Louis Agassiz was a popular celebrity unmatched by any American scientist since. But can we love a man who justified racism with pseudoscience?
In all areas of his life and work, Louis Agassiz was a man of contradictions. His boundless enthusiasm and vitality was balanced by declining eyesight and bouts of a neurological condition. He craved intimacy with nature and other scientists, but was a harsh authoritarian with his students. He believed in public science and private religion. Not surprisingly, this complicated man has left a mixed legacy, inspiring enthusiastic admirers and equally passionate critics.
Louis Agassiz's list of scientific accomplishments is long and distinguished. He published more than 400 scientific books and manuscripts, and popularized the idea of ice ages. He founded the Museum of Comparative Zoology at Harvard, and the students who came there to study the collection and learn from Agassiz arguably constitute the first graduate school in the nation. Agassiz also founded the the Anderson School of Natural History on Penikese Island, a summer science camp for teachers that was the predecessor to today's scientific institutions in Woods Hole, MA.
In many regards, Agassiz was ahead of his time. The Anderson School was co-ed, with more than a dozen female teachers in the inaugural class. And his involvement of the general public in zoological research was crowdsourcing and citizen science, more than a century before those terms existed.

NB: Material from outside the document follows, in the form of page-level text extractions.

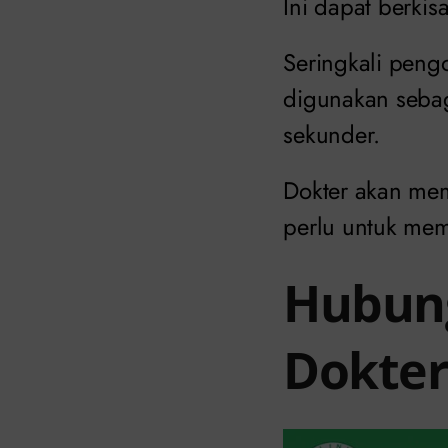
Ini dapat berkis
Seringkali pengo
digunakan seba
sekunder.
Dokter akan mem
perlu untuk mem
Hubung
Dokter 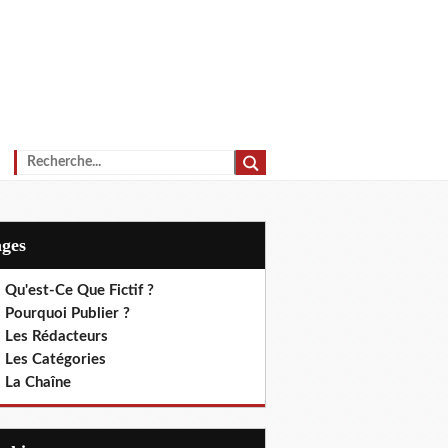
ages
 Qu'est-Ce Que Fictif ?
 Pourquoi Publier ?
. Les Rédacteurs
. Les Catégories
. La Chaîne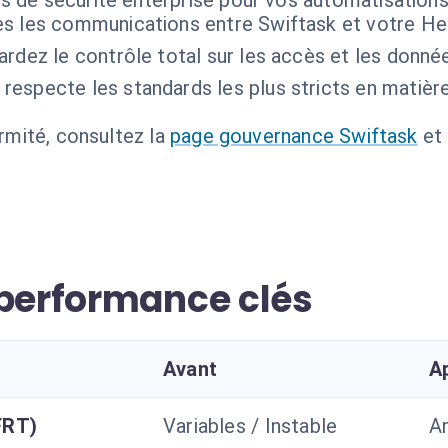
s de sécurité enterprise pour vos automatisations
s les communications entre Swiftask et votre Hel
rdez le contrôle total sur les accès et les données
 respecte les standards les plus stricts en matiè
ormité, consultez la
page gouvernance Swiftask
et
 performance clés
Avant
A
FRT)
Variables / Instable
A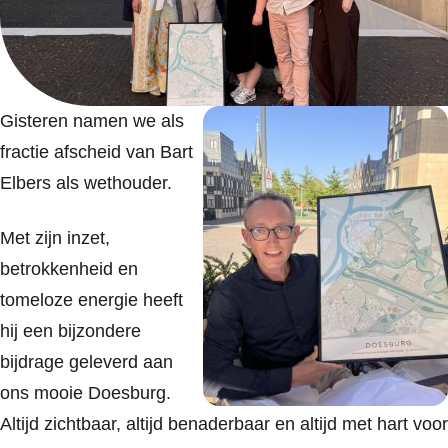
Gisteren namen we als
fractie afscheid van Bart
Elbers als wethouder.
Met zijn inzet,
betrokkenheid en
tomeloze energie heeft
hij een bijzondere
bijdrage geleverd aan
ons mooie Doesburg.
Altijd zichtbaar, altijd benaderbaar en altijd met hart voor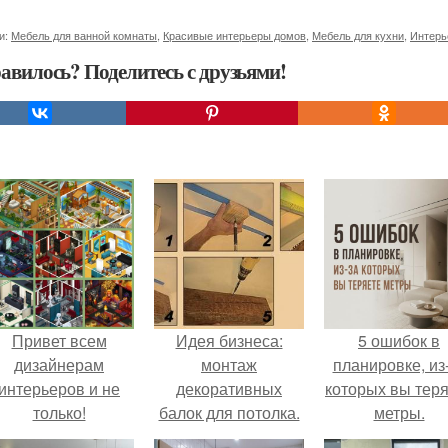
и:
Мебель для ванной комнаты
,
Красивые интерьеры домов
,
Мебель для кухни
,
Интерь
авилось? Поделитесь с друзьями!
Привет всем
Идея бизнеса:
5 ошибок в
дизайнерам
монтаж
планировке, из
интерьеров и не
декоративных
которых вы тер
только!
балок для потолка.
метры.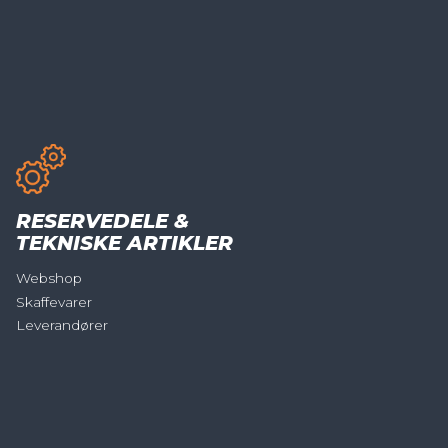
RESERVEDELE &
TEKNISKE ARTIKLER
Webshop
Skaffevarer
Leverandører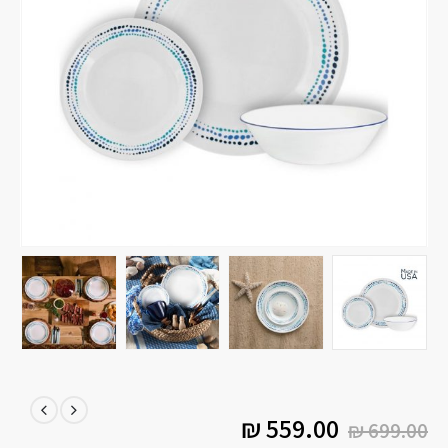
₪
559.00
₪
699.00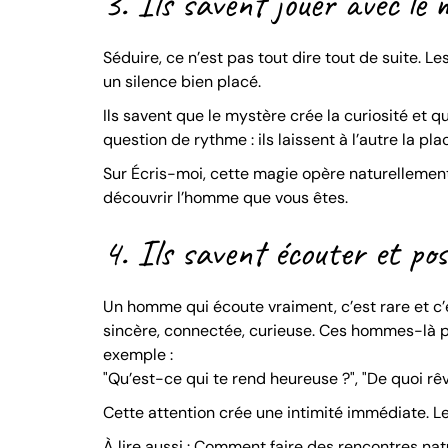
3. Ils savent jouer avec le 
Séduire, ce n’est pas tout dire tout de suite. 
un silence bien placé.
Ils savent que le mystère crée la curiosité et qu
question de rythme : ils laissent à l’autre la pla
Sur Écris-moi, cette magie opère naturellement 
découvrir l’homme que vous êtes.
4. Ils savent écouter et po
Un homme qui écoute vraiment, c’est rare et c’e
sincère, connectée, curieuse. Ces hommes-là po
exemple :
"Qu’est-ce qui te rend heureuse ?", "De quoi rê
Cette attention crée une intimité immédiate. L
À lire aussi :
Comment faire des rencontres nat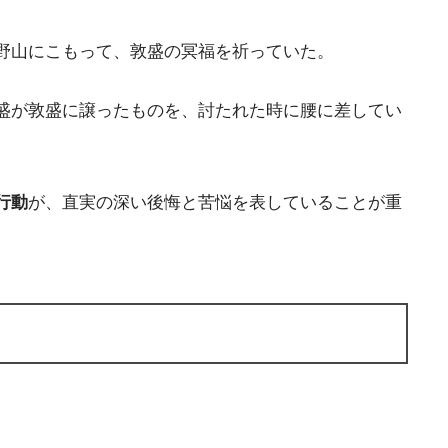
野山にこもって、敦盛の冥福を祈っていた。
盛が敦盛に譲ったものを、討たれた時に腰に差してい
行動
が、直実の深い後悔と苦悩を表していることが重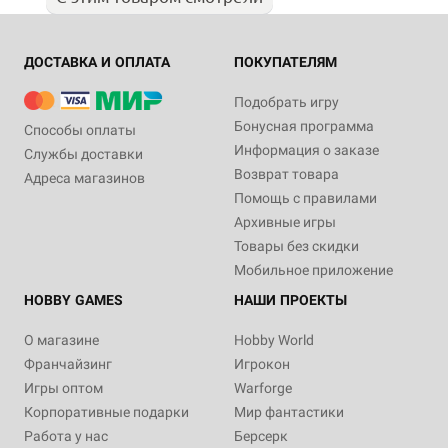
ДОСТАВКА И ОПЛАТА
ПОКУПАТЕЛЯМ
Подобрать игру
Бонусная программа
Способы оплаты
Информация о заказе
Службы доставки
Возврат товара
Адреса магазинов
Помощь с правилами
Архивные игры
Товары без скидки
Мобильное приложение
HOBBY GAMES
НАШИ ПРОЕКТЫ
О магазине
Hobby World
Франчайзинг
Игрокон
Игры оптом
Warforge
Корпоративные подарки
Мир фантастики
Работа у нас
Берсерк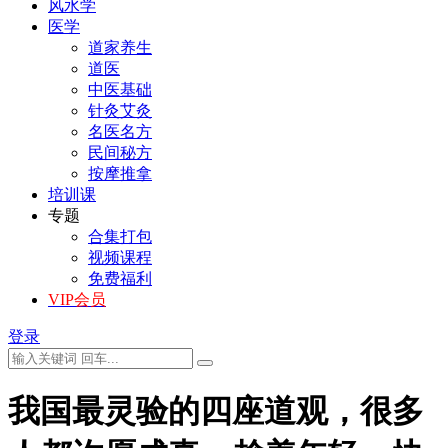
风水学
医学
道家养生
道医
中医基础
针灸艾灸
名医名方
民间秘方
按摩推拿
培训课
专题
合集打包
视频课程
免费福利
VIP会员
登录
我国最灵验的四座道观，很多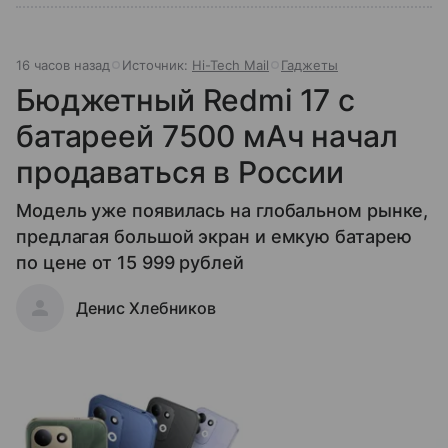
16 часов назад
Источник:
Hi-Tech Mail
Гаджеты
Бюджетный Redmi 17 с
батареей 7500 мАч начал
продаваться в России
Модель уже появилась на глобальном рынке,
предлагая большой экран и емкую батарею
по цене от 15 999 рублей
Денис Хлебников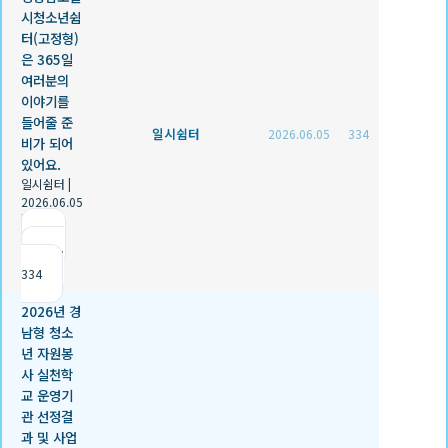
시청소년쉼
터(고정형)
은 365일
여러분의
이야기를
들어줄 준
일시쉼터
2026.06.05
334
비가 되어
있어요.
일시쉼터
|
2026.06.05
|
추천 0
|
조회
334
2026년 경
남형 청소
년 자원봉
사 실천학
교 운영기
관 선정결
과 및 사업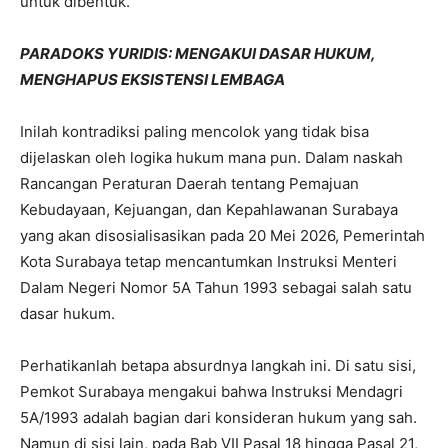
untuk dibentuk.
PARADOKS YURIDIS: MENGAKUI DASAR HUKUM,
MENGHAPUS EKSISTENSI LEMBAGA
Inilah kontradiksi paling mencolok yang tidak bisa
dijelaskan oleh logika hukum mana pun. Dalam naskah
Rancangan Peraturan Daerah tentang Pemajuan
Kebudayaan, Kejuangan, dan Kepahlawanan Surabaya
yang akan disosialisasikan pada 20 Mei 2026, Pemerintah
Kota Surabaya tetap mencantumkan Instruksi Menteri
Dalam Negeri Nomor 5A Tahun 1993 sebagai salah satu
dasar hukum.
Perhatikanlah betapa absurdnya langkah ini. Di satu sisi,
Pemkot Surabaya mengakui bahwa Instruksi Mendagri
5A/1993 adalah bagian dari konsideran hukum yang sah.
Namun di sisi lain, pada Bab VII Pasal 18 hingga Pasal 21,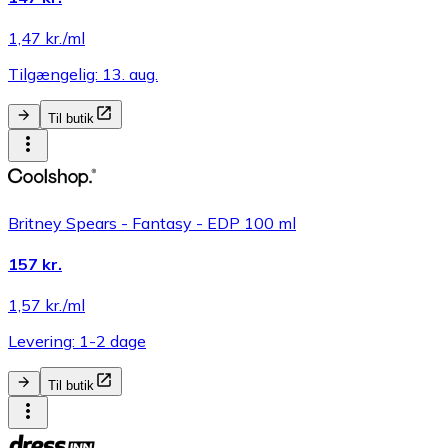
1,47 kr./ml
Tilgængelig: 13. aug.
Til butik
Britney Spears - Fantasy - EDP 100 ml
157 kr.
1,57 kr./ml
Levering: 1-2 dage
Til butik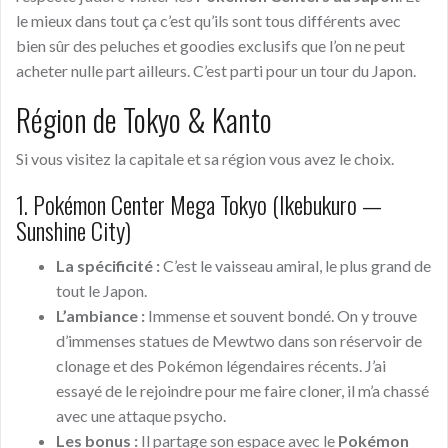
le mieux dans tout ça c’est qu’ils sont tous différents avec
bien sûr des peluches et goodies exclusifs que l’on ne peut
acheter nulle part ailleurs. C’est parti pour un tour du Japon.
Région de Tokyo & Kanto
Si vous visitez la capitale et sa région vous avez le choix.
1. Pokémon Center Mega Tokyo (Ikebukuro —
Sunshine City)
La spécificité :
C’est le vaisseau amiral, le plus grand de
tout le Japon.
L’ambiance :
Immense et souvent bondé. On y trouve
d’immenses statues de Mewtwo dans son réservoir de
clonage et des Pokémon légendaires récents. J’ai
essayé de le rejoindre pour me faire cloner, il m’a chassé
avec une attaque psycho.
Les bonus :
Il partage son espace avec le
Pokémon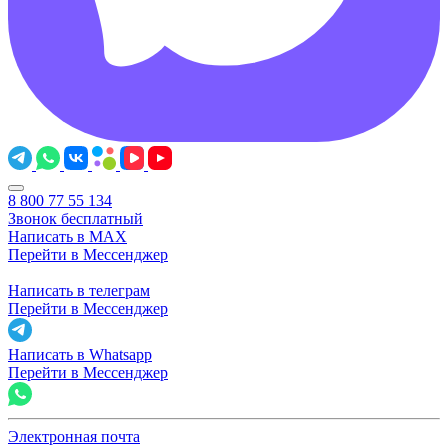
8 800 77 55 134
Звонок бесплатный
Написать в MAX
Перейти в Мессенджер
Написать в телеграм
Перейти в Мессенджер
Написать в Whatsapp
Перейти в Мессенджер
Электронная почта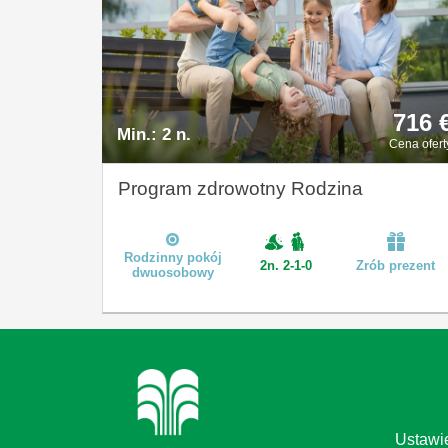
716 
Min.:
2 n.
Cena ofert
Program zdrowotny Rodzina
Rodzinny pokój
2n. 2-1-0
Zrób prezent
dwuosobowy
Ustawie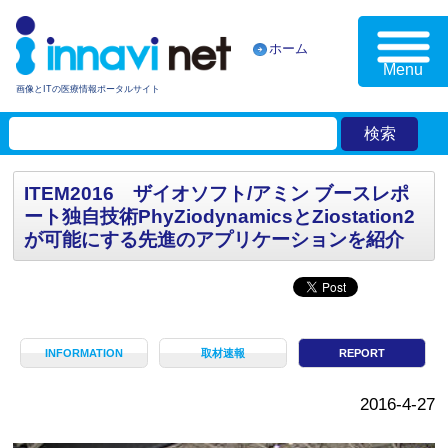
ホーム
Menu
画像とITの医療情報ポータルサイト
ITEM2016 ザイオソフト/アミン ブースレポ
ート独自技術PhyZiodynamicsとZiostation2
が可能にする先進のアプリケーションを紹介
INFORMATION
取材速報
REPORT
2016-4-27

But Agassiz ended up on the wrong side of history on two key issues - evolution, and race. Despite his studies of fossils and the diversity of life on Earth, Agassiz found it impossible to accept Charles Darwin's theory of evolution and common ancestry. Instead, he was a steadfast believer in multiple creation events. And his creationist beliefs fed his racist views; people of different races were the result of separate creation events, he believed, and white people were the supreme race.
Despite what were controversial views, even at the time, Agassiz achieved a degree of celebrity during his life that has been unmatched by any American scientist since.
In recent years, though, his legacy has been dominated by his darker side. In 2004, the former Agassiz School was renamed in honor of Maria L. Baldwin, the first black principal of the school.
In "Louis Agassiz: Creator of American Science," biographer Christoph Irmscher poses the questions: Can we - and should we - love Agassiz? Regardless of the answer, Irmscher argues that removing Agassiz's name from species, landmarks, and institutions is an exercise in revisionist history that does us all a disservice. Louis Agassiz was a product of his times, and helped shape American history. If encountering his name helps commemorate our collective past and spark debate about the still relevant issues of race in our country, then so much the better.